Best practices for handling Amazon ECS throttling issues - Amazon Elastic Container Service
Services or capabilities described in Amazon Web Services documentation might vary by Region. To see the differences applicable to the China Regions, see Getting Started with Amazon Web Services in China (PDF).

Best practices for handling Amazon ECS throttling issues

Throttling errors fall into two major categories: synchronous throttling and asynchronous throttling.

Synchronous throttling

When synchronous throttling occurs, you immediately receive an error response from Amazon ECS. This category of throttling typically occurs when you call Amazon ECS APIs while running tasks or creating services. For more information about the throttling involved and the relevant throttle limits, see Request throttling for the Amazon ECS API.

When your application initiates API requests, for example, by using the Amazon CLI or an Amazon SDK, you can remediate API throttling. You can do this by either architecting your application to handle the errors or by implementing an exponential backoff and jitter strategy with retry logic for the API calls. For more information, see Timeouts, retries, and backoff with jitter.

If you use an Amazon SDK, the automatic retry logic is already built-in and configurable.

Asynchronous throttling

Asynchronous throttling occurs because of asynchronous workflows where Amazon ECS or Amazon CloudFormation might be calling APIs on your behalf to provision resources. It's important to know which Amazon APIs that Amazon ECS invokes on your behalf. For example, the CreateNetworkInterface API is invoked for tasks that use the awsvpc network mode, and the DescribeTargetHealth API is invoked when performing health checks for tasks registered to a load balancer.

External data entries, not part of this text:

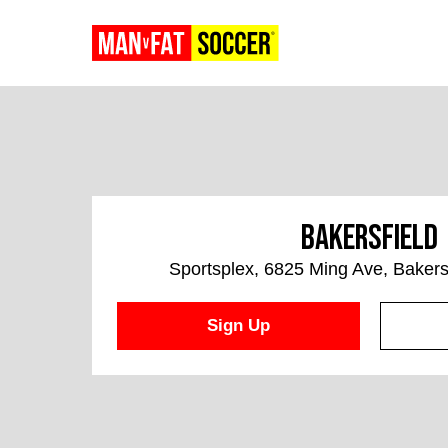
Bakersfield
Sportsplex, 6825 Ming Ave, Bakers
Sign Up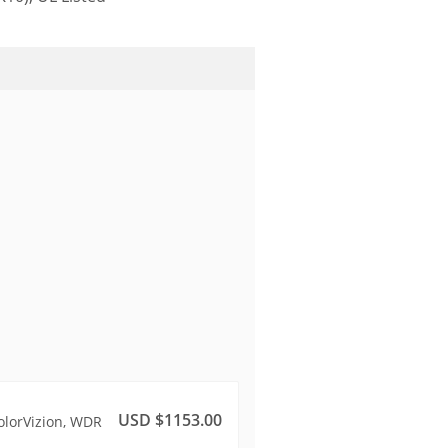
USD $1153.00
olorVizion, WDR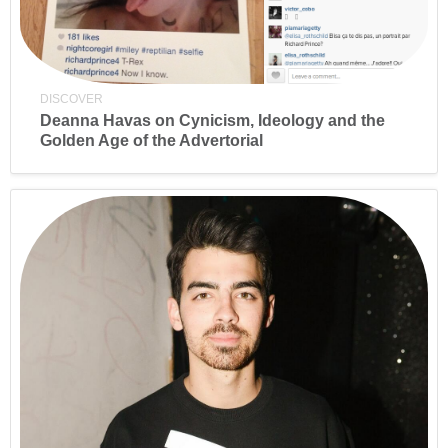
DISCOVER
Deanna Havas on Cynicism, Ideology and the
Golden Age of the Advertorial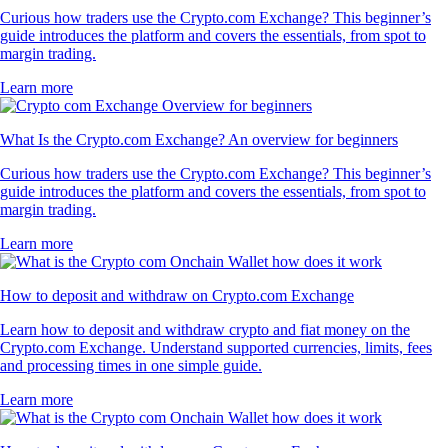
Curious how traders use the Crypto.com Exchange? This beginner’s
guide introduces the platform and covers the essentials, from spot to
margin trading.
Learn more
What Is the Crypto.com Exchange? An overview for beginners
Curious how traders use the Crypto.com Exchange? This beginner’s
guide introduces the platform and covers the essentials, from spot to
margin trading.
Learn more
How to deposit and withdraw on Crypto.com Exchange
Learn how to deposit and withdraw crypto and fiat money on the
Crypto.com Exchange. Understand supported currencies, limits, fees
and processing times in one simple guide.
Learn more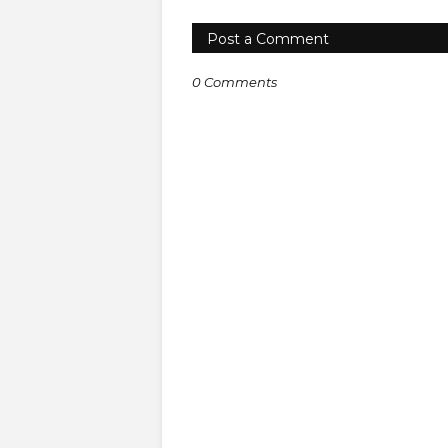
Post a Comment
0 Comments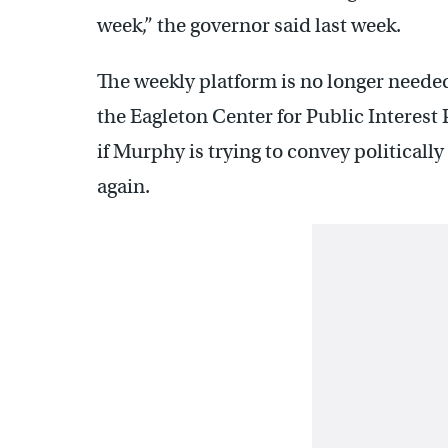
week,” the governor said last week.
The weekly platform is no longer needed
the Eagleton Center for Public Interest 
if Murphy is trying to convey politicall
again.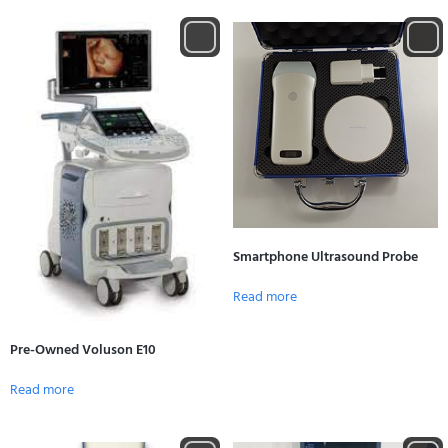
Smartphone Ultrasound Probe
Read more
Pre-Owned Voluson E10
Read more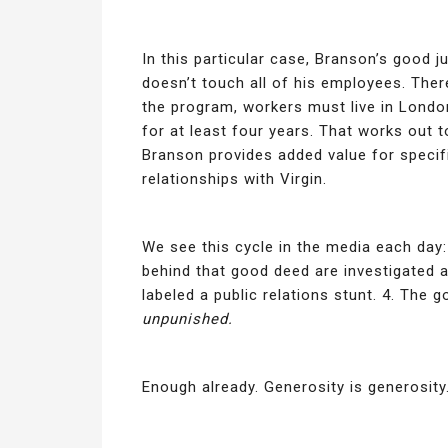
In this particular case, Branson’s good ju
doesn’t touch all of his employees. There
the program, workers must live in Londo
for at least four years. That works out 
Branson provides added value for specif
relationships with Virgin.
We see this cycle in the media each day:
behind that good deed are investigated 
labeled a public relations stunt. 4. The
unpunished.
Enough already. Generosity is generosity.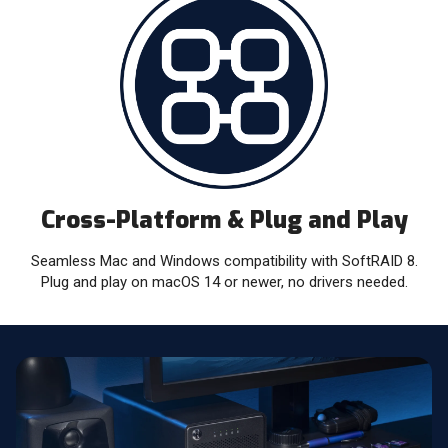
Cross-Platform & Plug and Play
Seamless Mac and Windows compatibility with SoftRAID 8.
Plug and play on macOS 14 or newer, no drivers needed.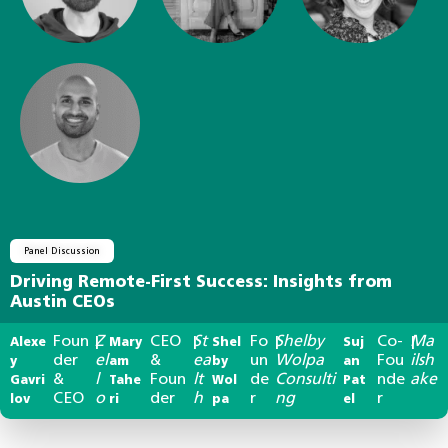
Panel Discussion
Driving Remote-First Success: Insights from
Austin CEOs
Foun
Z
CEO
St
Fo
Shelby
Co-
Ma
Alexe
|
Mary
|
Shel
|
Suj
|
der
el
&
ea
un
Wolpa
Fou
ilsh
y
am
by
an
&
l
Foun
lt
de
Consulti
nde
ake
Gavri
Tahe
Wol
Pat
CEO
o
der
h
r
ng
r
lov
ri
pa
el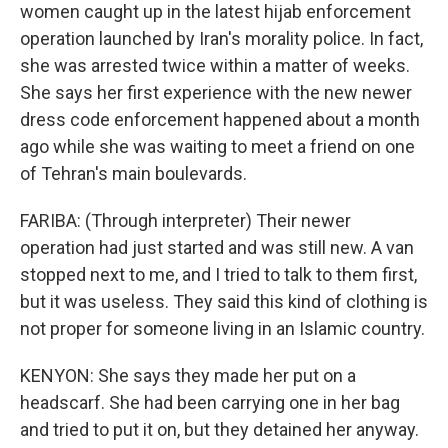
women caught up in the latest hijab enforcement
operation launched by Iran's morality police. In fact,
she was arrested twice within a matter of weeks.
She says her first experience with the new newer
dress code enforcement happened about a month
ago while she was waiting to meet a friend on one
of Tehran's main boulevards.
FARIBA: (Through interpreter) Their newer
operation had just started and was still new. A van
stopped next to me, and I tried to talk to them first,
but it was useless. They said this kind of clothing is
not proper for someone living in an Islamic country.
KENYON: She says they made her put on a
headscarf. She had been carrying one in her bag
and tried to put it on, but they detained her anyway.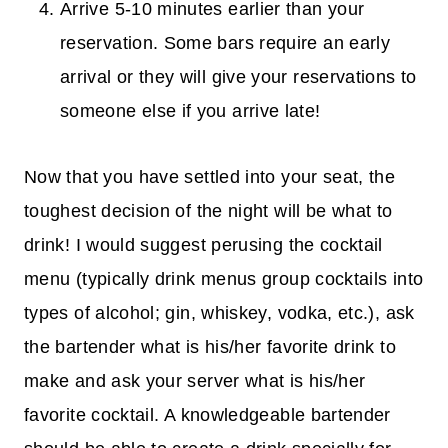
Arrive 5-10 minutes earlier than your
reservation. Some bars require an early
arrival or they will give your reservations to
someone else if you arrive late!
Now that you have settled into your seat, the
toughest decision of the night will be what to
drink! I would suggest perusing the cocktail
menu (typically drink menus group cocktails into
types of alcohol; gin, whiskey, vodka, etc.), ask
the bartender what is his/her favorite drink to
make and ask your server what is his/her
favorite cocktail. A knowledgeable bartender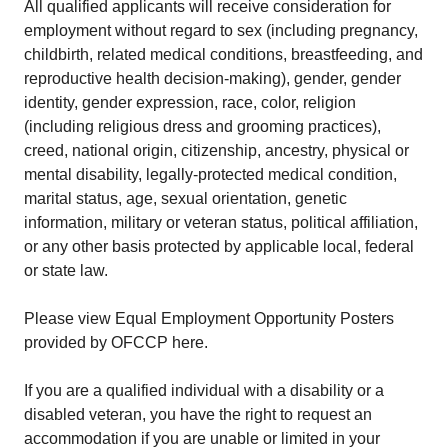
All qualified applicants will receive consideration for
employment without regard to sex (including pregnancy,
childbirth, related medical conditions, breastfeeding, and
reproductive health decision-making), gender, gender
identity, gender expression, race, color, religion
(including religious dress and grooming practices),
creed, national origin, citizenship, ancestry, physical or
mental disability, legally-protected medical condition,
marital status, age, sexual orientation, genetic
information, military or veteran status, political affiliation,
or any other basis protected by applicable local, federal
or state law.
Please view Equal Employment Opportunity Posters
provided by OFCCP here.
If you are a qualified individual with a disability or a
disabled veteran, you have the right to request an
accommodation if you are unable or limited in your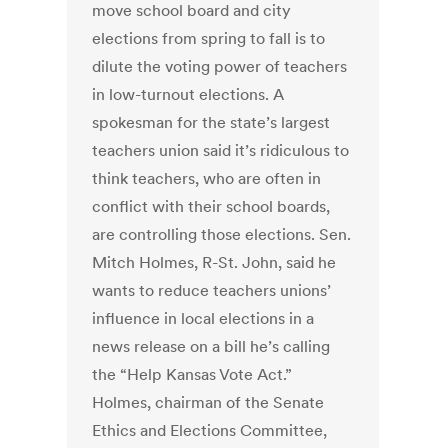
move school board and city
elections from spring to fall is to
dilute the voting power of teachers
in low-turnout elections. A
spokesman for the state’s largest
teachers union said it’s ridiculous to
think teachers, who are often in
conflict with their school boards,
are controlling those elections. Sen.
Mitch Holmes, R-St. John, said he
wants to reduce teachers unions’
influence in local elections in a
news release on a bill he’s calling
the “Help Kansas Vote Act.”
Holmes, chairman of the Senate
Ethics and Elections Committee,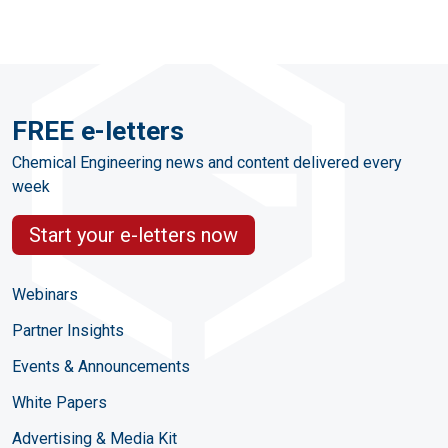
FREE e-letters
Chemical Engineering news and content delivered every
week
Start your e-letters now
Webinars
Partner Insights
Events & Announcements
White Papers
Advertising & Media Kit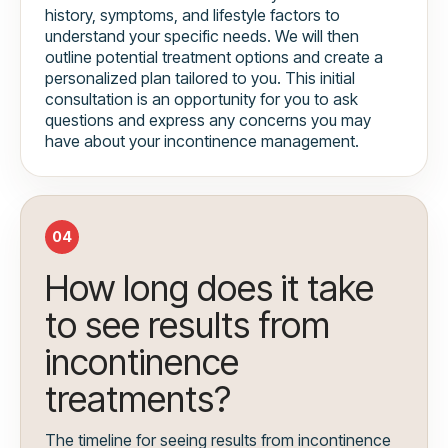
history, symptoms, and lifestyle factors to
understand your specific needs. We will then
outline potential treatment options and create a
personalized plan tailored to you. This initial
consultation is an opportunity for you to ask
questions and express any concerns you may
have about your incontinence management.
04
How long does it take
to see results from
incontinence
treatments?
The timeline for seeing results from incontinence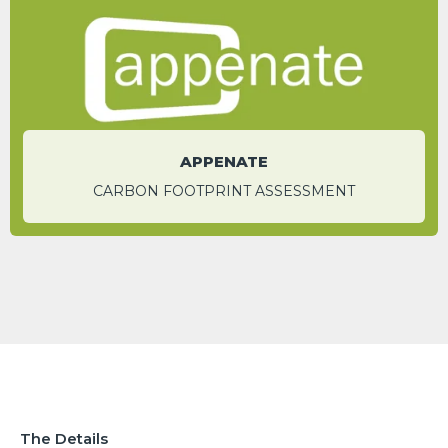
Meg Enerson
Sales Manager - Global
APPENATE
CARBON FOOTPRINT ASSESSMENT
The Details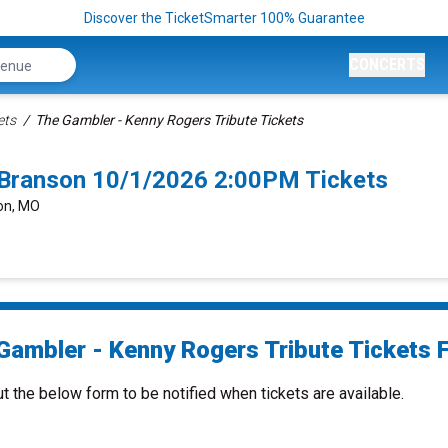
Discover the TicketSmarter 100% Guarantee
CONCERTS
ets
The Gambler - Kenny Rogers Tribute Tickets
 Branson 10/1/2026 2:00PM Tickets
son, MO
Gambler - Kenny Rogers Tribute Tickets F
ut the below form to be notified when tickets are available.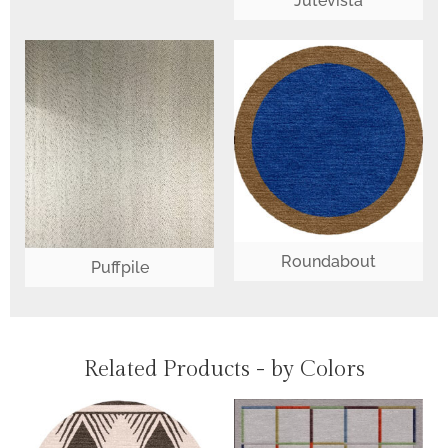
Jutevista
Roundabout
Puffpile
Related Products - by Colors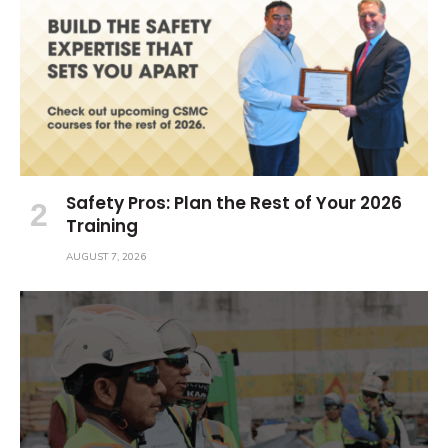
Safety Pros: Plan the Rest of Your 2026
Training
AUGUST 7, 2026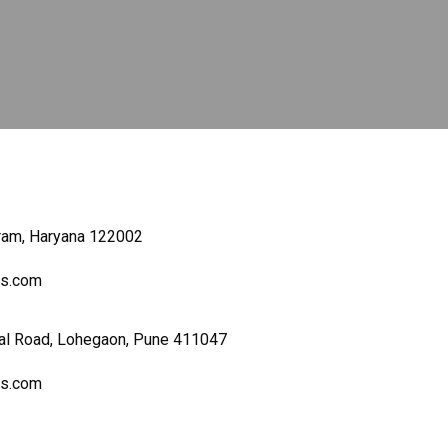
gram, Haryana 122002
ers.com
al Road, Lohegaon, Pune 411047
ers.com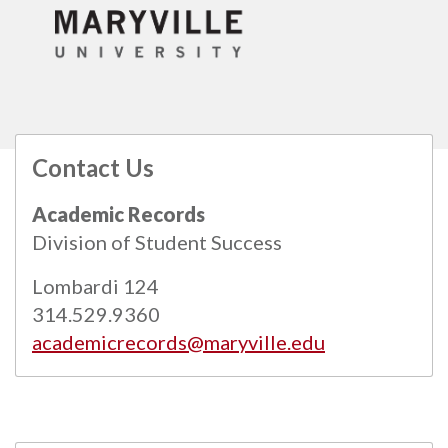
Contact Us
All
catalogs
© 2026 Maryville University.
Academic Records
Powered by
Modern Campus Catalog™
.
Division of Student Success
Lombardi 124
314.529.9360
academicrecords@maryville.edu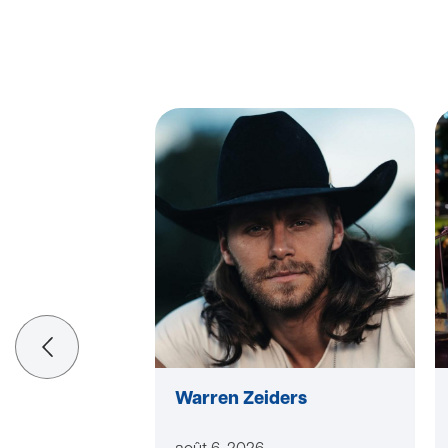
Warren Zeiders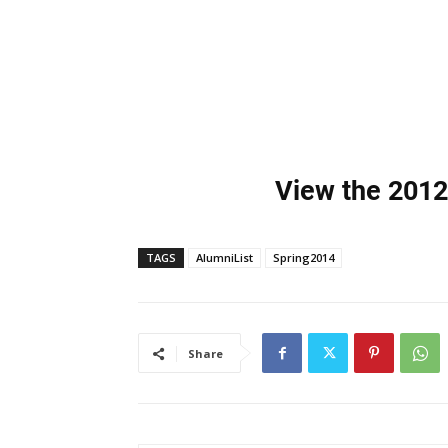
View the 2012
TAGS
AlumniList
Spring2014
Share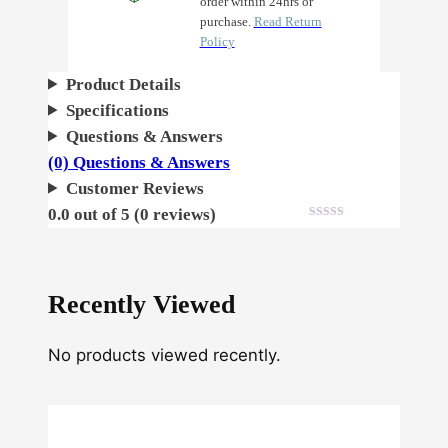
order within 24hrs or
purchase.
Read Return
Policy
Product Details
Specifications
Questions & Answers
(0) Questions & Answers
Customer Reviews
0.0 out of 5 (0 reviews)
Recently Viewed
No products viewed recently.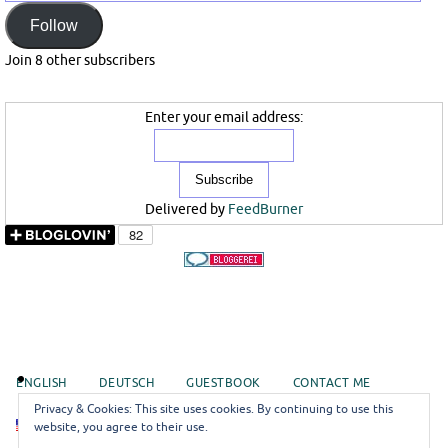
Mail
Follow
Join 8 other subscribers
Enter your email address:
Delivered by
FeedBurner
ENGLISH
DEUTSCH
GUESTBOOK
CONTACT ME
Privacy & Cookies: This site uses cookies. By continuing to use this
EN
website, you agree to their use.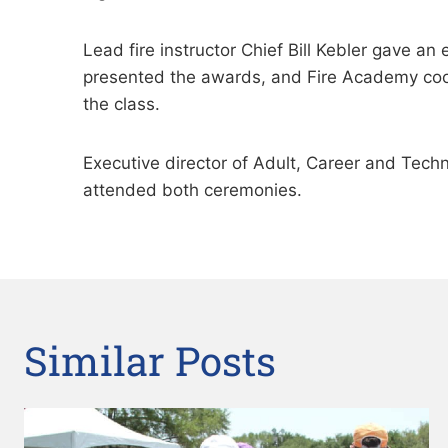
Lead fire instructor Chief Bill Kebler gave 
presented the awards, and Fire Academy coo
the class.
Executive director of Adult, Career and Tech
attended both ceremonies.
Similar Posts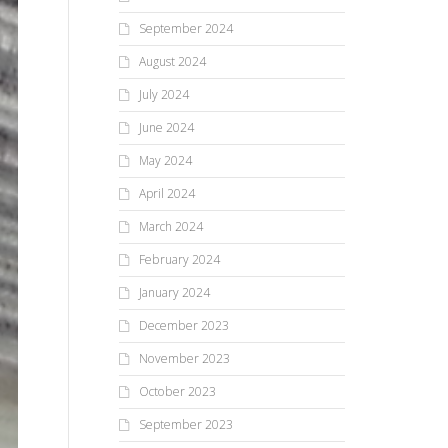
September 2024
August 2024
July 2024
June 2024
May 2024
April 2024
March 2024
February 2024
January 2024
December 2023
November 2023
October 2023
September 2023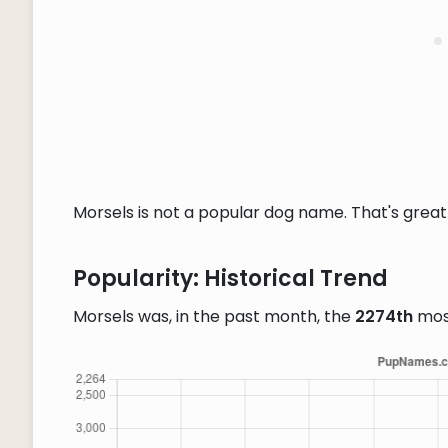
Morsels is not a popular dog name. That's great 
Popularity: Historical Trend
Morsels was, in the past month, the
2274th
mos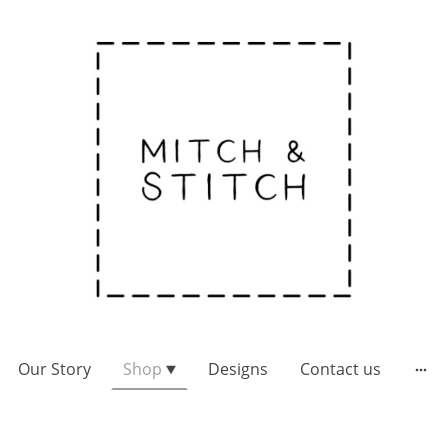
Our Story
Shop
Designs
Contact us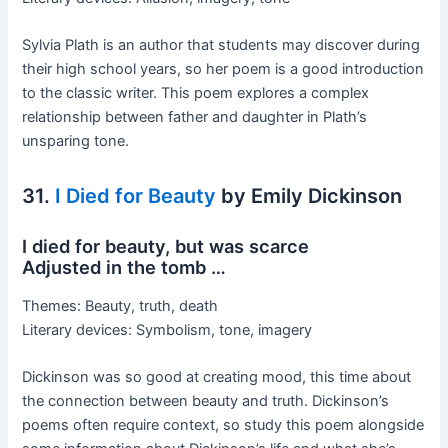
Sylvia Plath is an author that students may discover during
their high school years, so her poem is a good introduction
to the classic writer. This poem explores a complex
relationship between father and daughter in Plath’s
unsparing tone.
31.
I Died for Beauty
by Emily Dickinson
I died for beauty, but was scarce
Adjusted in the tomb …
Themes: Beauty, truth, death
Literary devices: Symbolism, tone, imagery
Dickinson was so good at creating mood, this time about
the connection between beauty and truth. Dickinson’s
poems often require context, so study this poem alongside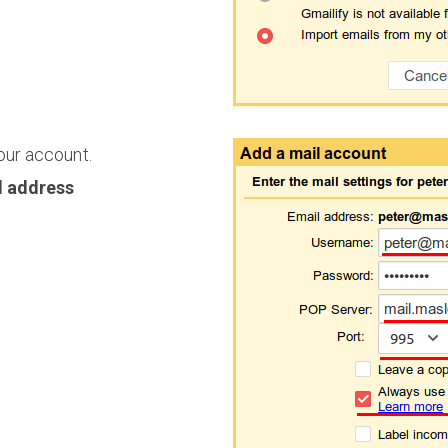
our account.
l address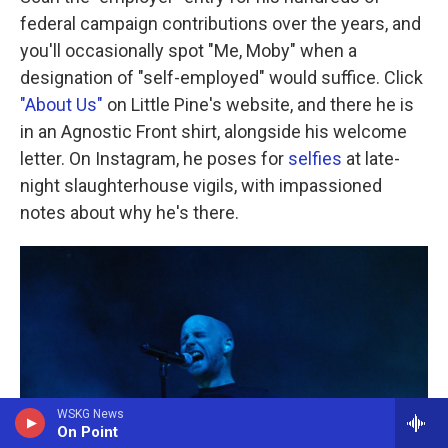
federal campaign contributions over the years, and
you'll occasionally spot "Me, Moby" when a
designation of "self-employed" would suffice. Click
"About Us"
on Little Pine's website, and there he is
in an Agnostic Front shirt, alongside his welcome
letter. On Instagram, he poses for
selfies
at late-
night slaughterhouse vigils, with impassioned
notes about why he's there.
WSKG News
On Point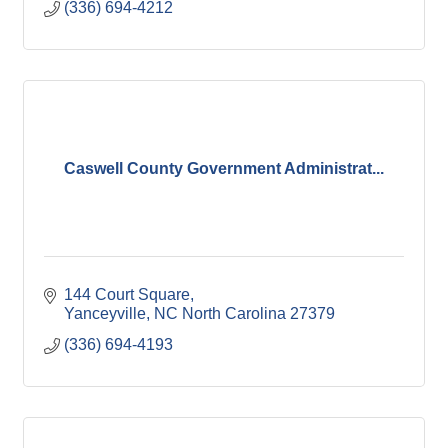
(336) 694-4212
Caswell County Government Administrat...
144 Court Square
Yanceyville
NC North Carolina
27379
(336) 694-4193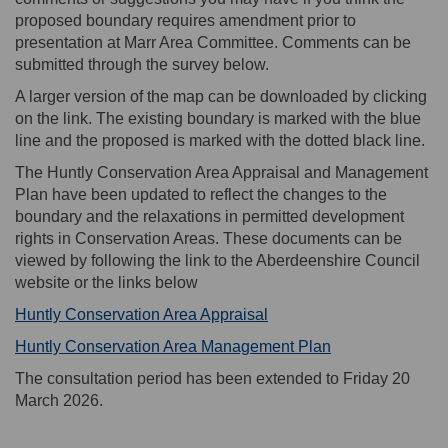
proposed boundary requires amendment prior to
presentation at Marr Area Committee. Comments can be
submitted through the survey below.
A larger version of the map can be downloaded by clicking
on the link. The existing boundary is marked with the blue
line and the proposed is marked with the dotted black line.
The Huntly Conservation Area Appraisal and Management
Plan have been updated to reflect the changes to the
boundary and the relaxations in permitted development
rights in Conservation Areas. These documents can be
viewed by following the link to the Aberdeenshire Council
website or the links below
(External link)
Huntly Conservation Area Appraisal
(External link)
Huntly Conservation Area Management Plan
The consultation period has been extended to Friday 20
March 2026.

When your workloads reach a considerable scale, these API operations might be throttled. That is, they might be throttled enough to breach the limits enforced by Amazon ECS or the Amazon Web Service that is being called. For example, if you deploy hundreds of services, each having hundreds of tasks concurrently that use the awsvpc network mode, Amazon ECS invokes Amazon EC2 API operations such as CreateNetworkInterface and Elastic Load Balancing API operations such as RegisterTarget or DescribeTargetHealth to register the elastic network interface and load balancer, respectively. These API calls can exceed the API limits, resulting in throttling errors. The following is an example of an Elastic Load Balancing throttling error that's included in the service event message.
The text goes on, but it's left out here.